Poetriceria V - Falar



- Dr. Fernandes, repare, eu nunca me revelo a ninguém. Nunca! O que acaba de escutar é único, inédito e mais ninguém saberá, por mim, claro.

- Sabe que também não direi nada. É um dever que tenciono cumprir. - Falou com calma. Fumava. Bebia. Este não era um médico normal...

Esteve 2 minutos a percorrer os sofás e o tecto da sala, abespinhando-se de sobremaneira com as sombras que o fogo da lareira lá produzia. A dada altura percebi que não era só por isso. Senti-o como sinto quando as lágrimas estão para chegar. Por fim, inspirou, recostou-se no sofá, bebou um gole do seu gin e disse-me com aspereza:

- Sabe que faz mal e que isso o está a matar por dentro? Imagina a quantidade de sofrimento de que abdicaria? Descarregue em Deus... Nos amigos... Nas putas ou onde quiser, mas precisa de falar! Fale comigo mas não de ano a ano! Fale! Fale!
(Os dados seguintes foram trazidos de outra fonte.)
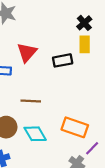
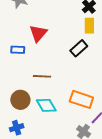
black rectangle: (63, 60) -> (79, 48), moved, turned -30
Terminou o sermão a arfar. E, como se de água se tratasse, engoliu o restante tónico que o fazia falar do que não queria.

- Sabe Dr., agradeço o seu conselho. Milhares já mo deram, uns aos gritos e outros com uma rispidez disfarçada de bondade e suavidade. EU SOU! Não me rebaixo a esse ponto... Acho que estas conversas estão a tornar-se inúteis... É que já nem consigo eu consigo falar e expor o que penso e sinto. Tudo o que me ouviu hoje dizer foi mentira... Ou melhor, foi programado e pensado. Vesti uma máscara que não é a minha. O mais interessante é que ninguém sabe que eu quando digo "sim" isso pode querer dizer: "sim", "não", "talvez", "deves pensar", "penso que sim", "penso que não", "odeio", ... - de repente parei. O Dr. Fernandes olhava-me com um ar incrédulo e extenuante.

Peguei na mala, nos livros e fui-me embora.